TASK INPUT:
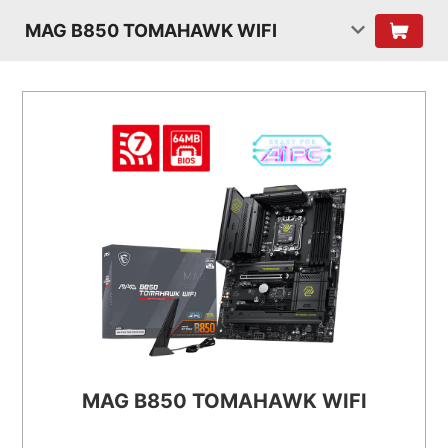
MAG B850 TOMAHAWK WIFI
MAG B850 TOMAHAWK WIFI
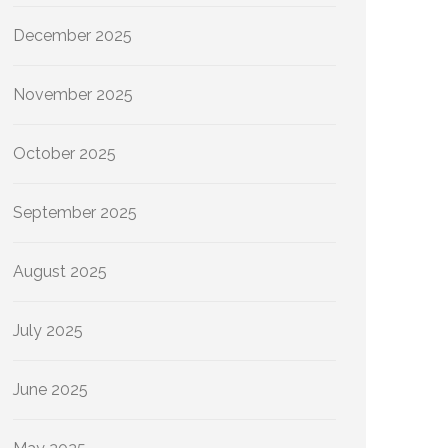
December 2025
November 2025
October 2025
September 2025
August 2025
July 2025
June 2025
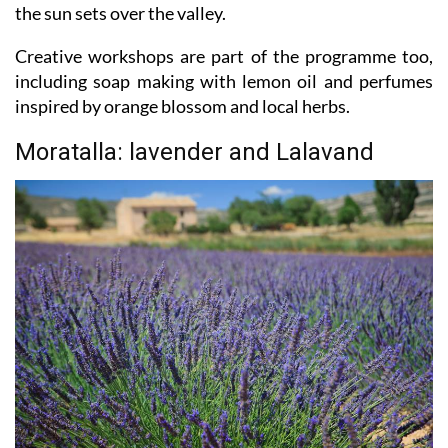
groves or sit on a terrace with a fresh lemon drink as
the sun sets over the valley.
Creative workshops are part of the programme too,
including soap making with lemon oil and perfumes
inspired by orange blossom and local herbs.
Moratalla: lavender and Lalavand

WORK TO COMPLETE:
Make an exact copy of the listing above. Its pictures are not needed.

FINISHED TASK:
MAG B850 TOMAHAWK WIFI
MAG B850 TOMAHAWK WIFI
December 2025
November 2025
October 2025
September 2025
August 2025
July 2025
June 2025
groves or sit on a terrace with a fresh lemon drink as
the sun sets over the valley.
Creative workshops are part of the programme too,
including soap making with lemon oil and perfumes
inspired by orange blossom and local herbs.
Moratalla: lavender and Lalavand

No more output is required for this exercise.